The French Resistance needed organising and directing in a way which would suit the progress of the War as directed from London. In those early days, the French Resistance was fragmented, acting with good intentions but prone to betrayal. Vicious reprisals were made upon the civilian population in order to suppress resistance.

The SOE was separated into various sections, with one Department concentrating on liaison with the French Resistance. During this period, safe houses were established and routes formed in order to help return stranded RAF personnel and escapees from Prisoner of War camps safely back to England. As time progressed, the SOE was able to better organise and supply the Resistance so that their activities could be more effective and directed towards the common war aims.

Communications were established and SOE personnel were dropped into occupied territory to assist Resistance co–ordination with the Allies. Vital communication links were targeted to disrupt the enemy’s ability to move reinforcements quickly to combat invasion.
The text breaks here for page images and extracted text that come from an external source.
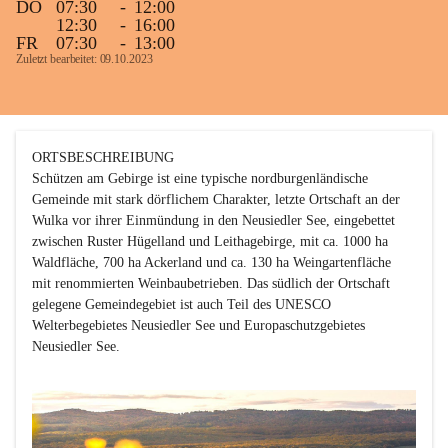
DO
07:30
-
12:00
12:30
-
16:00
FR
07:30
-
13:00
Zuletzt bearbeitet: 09.10.2023
ORTSBESCHREIBUNG

Schützen am Gebirge ist eine typische nordburgenländische 
Gemeinde mit stark dörflichem Charakter, letzte Ortschaft an der 
Wulka vor ihrer Einmündung in den Neusiedler See, eingebettet 
zwischen Ruster Hügelland und Leithagebirge, mit ca. 1000 ha 
Waldfläche, 700 ha Ackerland und ca. 130 ha Weingartenfläche 
mit renommierten Weinbaubetrieben. Das südlich der Ortschaft 
gelegene Gemeindegebiet ist auch Teil des UNESCO 
Welterbegebietes Neusiedler See und Europaschutzgebietes 
Neusiedler See. 
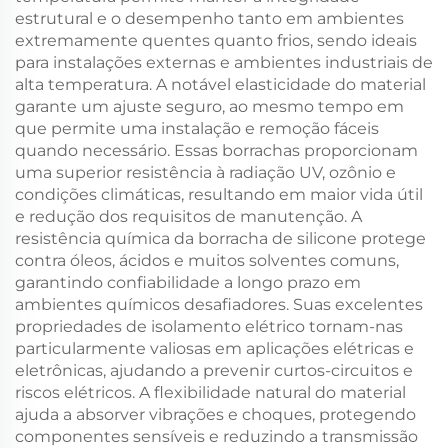
estrutural e o desempenho tanto em ambientes
extremamente quentes quanto frios, sendo ideais
para instalações externas e ambientes industriais de
alta temperatura. A notável elasticidade do material
garante um ajuste seguro, ao mesmo tempo em
que permite uma instalação e remoção fáceis
quando necessário. Essas borrachas proporcionam
uma superior resistência à radiação UV, ozônio e
condições climáticas, resultando em maior vida útil
e redução dos requisitos de manutenção. A
resistência química da borracha de silicone protege
contra óleos, ácidos e muitos solventes comuns,
garantindo confiabilidade a longo prazo em
ambientes químicos desafiadores. Suas excelentes
propriedades de isolamento elétrico tornam-nas
particularmente valiosas em aplicações elétricas e
eletrônicas, ajudando a prevenir curtos-circuitos e
riscos elétricos. A flexibilidade natural do material
ajuda a absorver vibrações e choques, protegendo
componentes sensíveis e reduzindo a transmissão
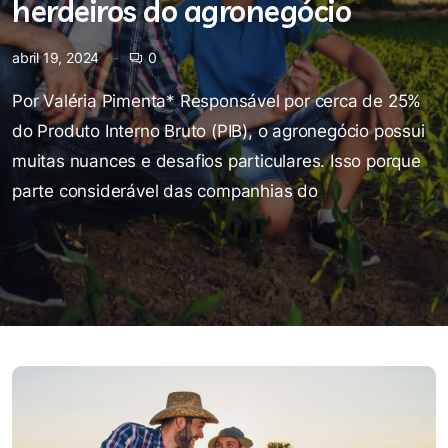
herdeiros do agronegócio
abril 19, 2024
0
Por Valéria Pimenta* Responsável por cerca de 25%
do Produto Interno Bruto (PIB), o agronegócio possui
muitas nuances e desafios particulares. Isso porque
parte considerável das companhias do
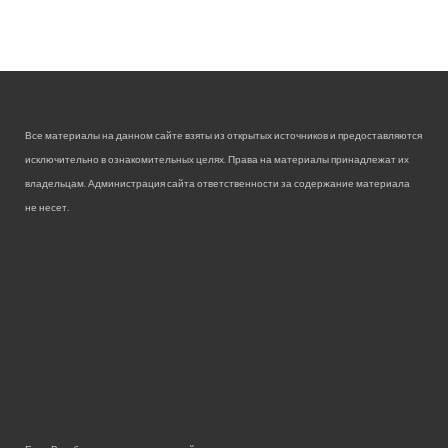
Все материалы на данном сайте взяты из открытых источников и предоставляются
исключительно в ознакомительных целях. Права на материалы принадлежат их
владельцам. Администрация сайта ответственности за содержание материала
не несет.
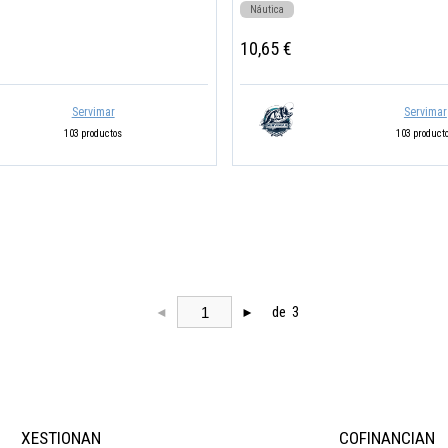
Náutica
10,65 €
Servimar
Servimar
103 productos
103 product
de 3
◄
►
XESTIONAN
COFINANCIAN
The PROSPER network was established by the SOE as a complex structure within the wider French Resistance. This was run directly from offices in Baker Street, London, to direct German belief that a Second Front would be launched in November 1943. By late 1943, there was a growing acceptance in German High Command that an invasion would take place at some point along the Channel coast.

Enemy Intelligence Services were very active in gathering information and the French Resistance was carefully targeted. The PROSPER network was engaged in planning railway engine derailments and timely assassinations of German senior officers. The Network was secretly infiltrated by German Intelligence, leading to the break up of the whole Network and the loss of SOE Agents and
Resistance personnel.

BBC messages were coded and sent out at pre-agreed times, each coded transmission being directed towards a different resistance cell. Every effort was made by the Allies to protect resistance units, to keep them intact and free from reprisal, so they would be ready for the final effort on the eve of D-Day.

French Resistance French Resistance
The White Mouse
Nancy Wake

A fine example of the combined efforts of the SOE and French Resistance was Nancy Wake. In 1939, as war was declared, Nancy returned to France where she married a handsome wealthy French industrialist, Henri Fiocca.

By 1940 Nancy had joined the French Resistance in her locality and acted as a Courier, carrying messages between the ‘underground’ resistance groups. Nancy used her elevated position in French Society to travel more freely than most and was instrumental in helping more than a thousand escaped POWs and RAF personnel out of France. Highly spirited and confident, she uplifted morale at a time when all news was bad.

In an age when women were not expected to join combat she is famously
quoted as saying:

"I hate wars and violence, but if they come I don't see why we women should just wave our men a proud goodbye and then knit them balaclavas."

The German Gestapo became increasingly aware of Nancy’s activities and codenamed her ‘the white mouse’, listing her as number one on their wanted list and offering a staggering reward of five million francs to anyone who would provide information leading to her capture.

Nancy Wake escaped to England where she joined the French Section of the SOE, a unit of 470 specially trained men and women set up to work with local resistance groups in the German occupied territories. In 1944, Nancy parachuted into France to help preparations for the D-Day landings and was put in charge of 7,000 Maquis troops engaged in sabotage. Henri Tardivat, one of her comrades, later said that:

"She is the most feminine woman I know, until the fighting starts. Then she is like five men."